RECORDS SUPPLIED START
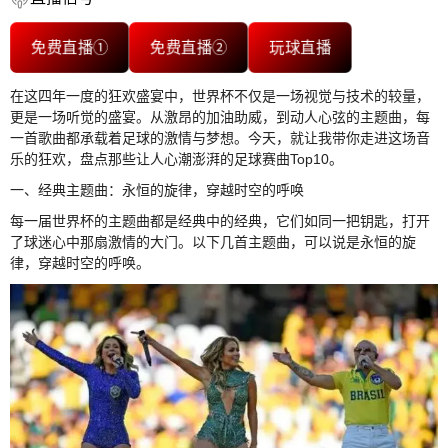
免费直播①
免费直播②
玩球直播
在这四年一度的狂欢盛宴中，世界杯不仅是一场视觉与技术的较量，
更是一场听觉的盛宴。从激昂的加油助威，到动人心弦的主题曲，每
一首歌曲都承载着足球的激情与梦想。今天，就让我带你走进这场音
乐的狂欢，盘点那些让人心潮澎湃的足球赛曲Top10。
一、经典主题曲：永恒的旋律，穿越时空的呼唤
每一届世界杯的主题曲都是经典中的经典，它们如同一把钥匙，打开
了球迷心中那扇激情的大门。以下几首主题曲，可以说是永恒的旋
律，穿越时空的呼唤。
RECORDS SUPPLIED END
WHAT IS REQUIRED - Every line from the one with "更是一场听觉的盛宴。从激昂的加油助威，到动人心弦的主题曲，每" to the end of the records above should be returned exactly, and no other lines.

RESPONSE AREA -
更是一场听觉的盛宴。从激昂的加油助威，到动人心弦的主题曲，每
一首歌曲都承载着足球的激情与梦想。今天，就让我带你走进这场音
乐的狂欢，盘点那些让人心潮澎湃的足球赛曲Top10。
一、经典主题曲：永恒的旋律，穿越时空的呼唤
每一届世界杯的主题曲都是经典中的经典，它们如同一把钥匙，打开
了球迷心中那扇激情的大门。以下几首主题曲，可以说是永恒的旋
律，穿越时空的呼唤。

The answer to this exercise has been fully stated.